I've never been obsessed with the Olympics to the point that I'd buy officially licensed Olympic gear; however, I have been an enthusiastic viewer of the Olympics to the point that sometimes I have nightmares that are narrated by Elfi Schlegel. But in the build up to these Sochi Winter Games, now less than 2 weeks away, my normal Olympian excitement has been replaced with looming dread. And I'm not alone.
Exhibit A: the travel alert the US Government issued Americans back on January 10th.
Exhibit B: this incredibly pessimistic, but fear-validating Sally Jenkins piece from the Washington Post, which sums up a lot of what other outlets have been hinting at with an added dollop of rage. Jenkins, like me, is worried about visitors, athletes, and ordinary Russians unfortunate enough to live near the Olympian snarl. But, unlike me, she's advanced past the "vague, amorphous, unnamed fear" stage to the "full on pissed off over the tragedy she sees as pretty much inevitable and ongoing" phase. Take it away, Ms. Jenkins,
IOC officials have long collaborated with plunderers, and treated human rights abuses as acceptable if it meant good commerce, regardless of the harm: In Beijing, dissidents were arrested and tortured for refusing to support the Games. But the IOC's amoral stupidity and avarice finally may have peaked in Sochi. Activists have been jailed; homeowners evicted without compensation; 25 construction workers have died at stadium sites; illegal dumps of toxic construction waste have ruined local drinking water and caused homes to sink; and Boris Nemtsov, a former Russian deputy prime minister, alleges up to $30 billion has been stolen in preparing for the Games. Now we can add $3 billion in security costs to the price of hosting this festival of malevolence and greed.
Shorter version: the IOC, Vladimir Putin, and all the corporate interests that stand to make a boatload of money from the Games couldn't give a flying fuck about the people they're screwing over.
Jenkins elaborates the myriad ways the Olympics in Sochi have already been a failure — hundreds of millions of dollars stolen by kleptocrats, $50 billion spent on facilities, and emboldened terrorists, relishing the international attention, have become more and more vocal with their threats. To make matters worse, Jenkins adds, the massive amount of security needed for the Games has proven a drain on other parts of Russia, where serious clashes involving separatist groups are killing people. And that's before we even begin discussing all the "keep the gays away from the children" nonsense.

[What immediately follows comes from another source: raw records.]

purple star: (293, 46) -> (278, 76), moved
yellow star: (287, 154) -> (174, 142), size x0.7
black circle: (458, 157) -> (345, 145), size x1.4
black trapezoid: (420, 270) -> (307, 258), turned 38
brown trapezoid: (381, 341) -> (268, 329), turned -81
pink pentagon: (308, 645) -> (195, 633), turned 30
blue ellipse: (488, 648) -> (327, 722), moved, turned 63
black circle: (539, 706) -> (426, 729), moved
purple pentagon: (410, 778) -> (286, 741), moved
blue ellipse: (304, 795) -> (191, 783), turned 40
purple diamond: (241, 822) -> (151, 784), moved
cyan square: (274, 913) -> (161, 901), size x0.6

Jenkins notes that it's too late now for Russia to just cancel the thing, so the best we can hope is that it doesn't turn from a disaster to a tragedy. Morose? Hell yes. But unfounded? Probably not. Here's more Olympic anxiety for the kids watching at home:
...the staging of the Sochi Games has become a contest of wills between Putin and the insurgents, with innocents squarely in the crossfire. The IOC is wholly responsible for this: It should have denied Putin the internal prestige he craves, while depriving the insurgents of a major target, by removing the Games when it was still politically and logistically possible.
At the very least, I'm glad I'm not alone in feeling an anxious tightness in my chest every time NBC airs an Olympic promo that's supposed to be majestic. Even that Bounty ad with Julie Chu, the American hockey player, makes me dread how the footage might be used if tragedy strikes the team, or spectators, or Russian citizens who want nothing to do with the Games but are swept up in their repercussions anyway. And today, when Team USA unveiled their god-awful opening ceremony outfits (sweaters that would make a great gift for that nursing home-bound great aunt you feel terrible about never visiting), I caught myself imagining an injured athlete or spectator clad in a factory-knit USA Sunday School Teacher sweater.
And as much as I love a good Johnny Weir flourish or bobsled celebration or super slow mo high def shot of a speed skater falling down, I'm inclined to agree. I love figure skating costumes and inscrutable, over the top Opening Ceremony displays as much as the next sucker for schmaltz, but future Campbell's Soup and Nike ad fodder is not worth people's lives.